De l’épargne forcée à l’épargne de précaution
Face à une crise sanitaire sans précédent, l’épargne joue son rôle de valeur refuge. Le phénomène est classique en période de crise. D’autant plus que le taux d’épargne était déjà en progrès ces derniers mois, comme l’explique Sarah Le Gouez, secrétaire générale du Cercle de l’épargne (Centre d’études sur l’épargne et la retraite) : « Il y a eu les mouvements des gilets jaunes, la réforme de retraites, les grèves… tout cela pousse les Français/es dans une logique d’épargne et de précaution. » La pandémie n’aurait donc que renforcé cette logique en freinant la consommation (- 35 % selon l’Insee).

Bercy estime à environ 100 milliards d’euros l’épargne qui sera constituée entre mars et septembre 2020. « Ce qui traduit à la fois un sentiment d’inquiétude et une forme de désaveu des pouvoirs publics et des mesures prises, avec la crainte d’une nouvelle crise », ajoute Sarah Le Gouez.

À la conjoncture économique décourageante pour la consommation s’ajoute la facilité d’accès à l’épargne, que l’on peut désormais contracter depuis son canapé. Une multiplicité des modes de commercialisation des livrets permise par les applications téléphoniques de gestion de compte.

Pour Bruno Le Maire, qui érige l’investissement des entreprises comme un pilier de la relance économique, il faudra passer par la stimulation de la demande pour éviter que les consommateurs n’adoptent des « comportements attentistes ».

Vers un changement des comportements ?
Bercy craint que les incertitudes actuelles se prolongent en raison de la spirale récessive, poussant les Français/es à conserver leur épargne de précaution et à ne pas la dépenser à la sortie du confinement. Malgré la baisse du taux de rendement du Livret A de 0,75 % à 0,5 % décidée par le ministère de l’Économie en février, la dynamique ne s’est pas endiguée, au contraire.

Ce n’est pas l’exemple de la Chine qui va apaiser nos technocrates inquiets. Après le déconfinement, les chinois ne se sont pas laissé aller au « revenge shopping » (la frénésie des dépenses postconfinement) et la consommation reste timide.

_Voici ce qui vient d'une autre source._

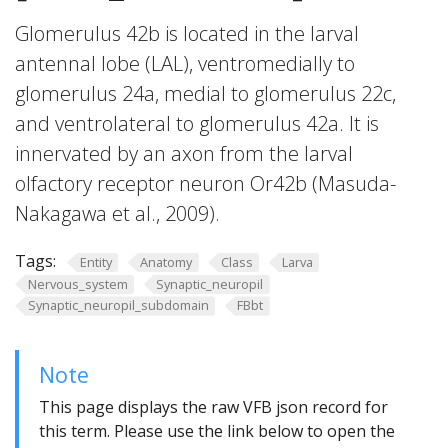
Glomerulus 42b is located in the larval
antennal lobe (LAL), ventromedially to
glomerulus 24a, medial to glomerulus 22c,
and ventrolateral to glomerulus 42a. It is
innervated by an axon from the larval
olfactory receptor neuron Or42b (Masuda-
Nakagawa et al., 2009).
Tags:
Entity
Anatomy
Class
Larva
Nervous_system
Synaptic_neuropil
Synaptic_neuropil_subdomain
FBbt
Note
This page displays the raw VFB json record for
this term. Please use the link below to open the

Pas de quoi rassurer Bruno Le Maire qui voit dans l’épargne à outrance un danger pour le financement de l’économie et de la relance.

Paradoxalement, la hausse de l’épargne coïncide avec la volatilité des marchés boursiers qui voient leurs cours baisser ces dernières semaines. Dans une tribune publiée par Boursier.com, Philippe Crevel, directeur du Cercle de l’Épargne, écrit : « Le temps est venu, pour les épargnants qui le peuvent et qui ont de l’appétence pour une prise de risques, d’investir. » Reste que ceux qui peuvent investir sont avant tout des CSP + et que la majorité des Français/es ne peuvent se le permettre. Hors le Livret A, bien peu de solutions de meilleur rendement existent, ce qui explique l’engouement pour cette épargne à tout moment accessible.

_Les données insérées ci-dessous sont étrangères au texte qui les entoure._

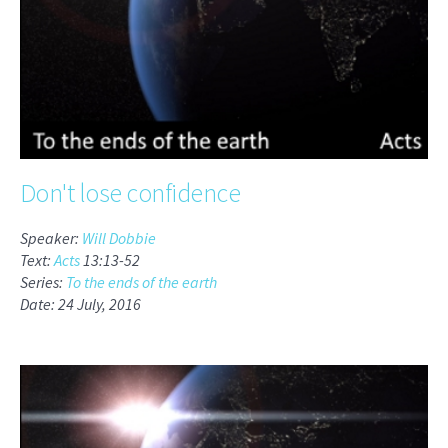
Don't lose confidence
Speaker:
Will Dobbie
Text:
Acts
13:13-52
Series:
To the ends of the earth
Date: 24 July, 2016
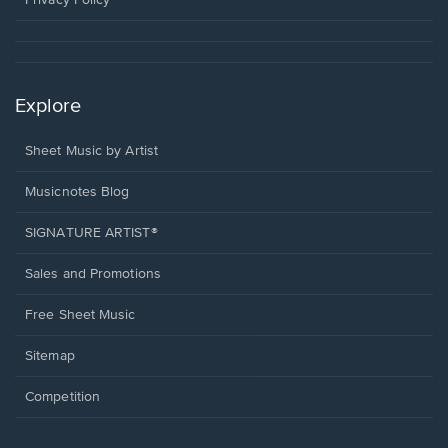
Privacy Policy
Explore
Sheet Music by Artist
Musicnotes Blog
SIGNATURE ARTIST®
Sales and Promotions
Free Sheet Music
Sitemap
Competition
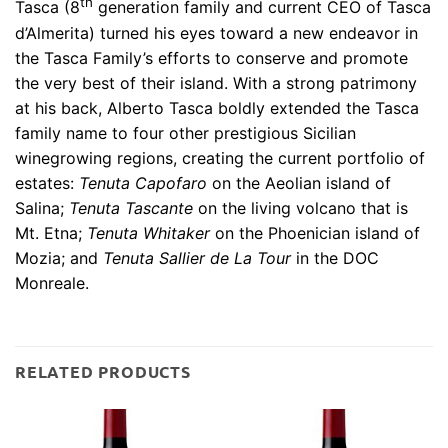
th
Tasca (8
generation family and current CEO of Tasca
d’Almerita) turned his eyes toward a new endeavor in
the Tasca Family’s efforts to conserve and promote
the very best of their island. With a strong patrimony
at his back, Alberto Tasca boldly extended the Tasca
family name to four other prestigious Sicilian
winegrowing regions, creating the current portfolio of
estates:
Tenuta Capofaro
on the Aeolian island of
Salina;
Tenuta Tascante
on the living volcano that is
Mt. Etna;
Tenuta Whitaker
on the Phoenician island of
Mozia; and
Tenuta Sallier de La Tour
in the DOC
Monreale.
RELATED PRODUCTS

Sarah Le Gouez se permet une référence bien sentie : « Pour la relance de la consommation, tout dépendra de l’ampleur et de la durée de la crise, mais face à une situation incertaine les Français/es ont plus tendance à faire la fourmi que la cigale. » Il faudra sans doute attendre cet été puis la rentrée de septembre pour voir la consommation repartir. À l’instar du secteur du tourisme, qui prévoit que la destination France sera privilégiée par les autochtones pour leurs vacances d’été.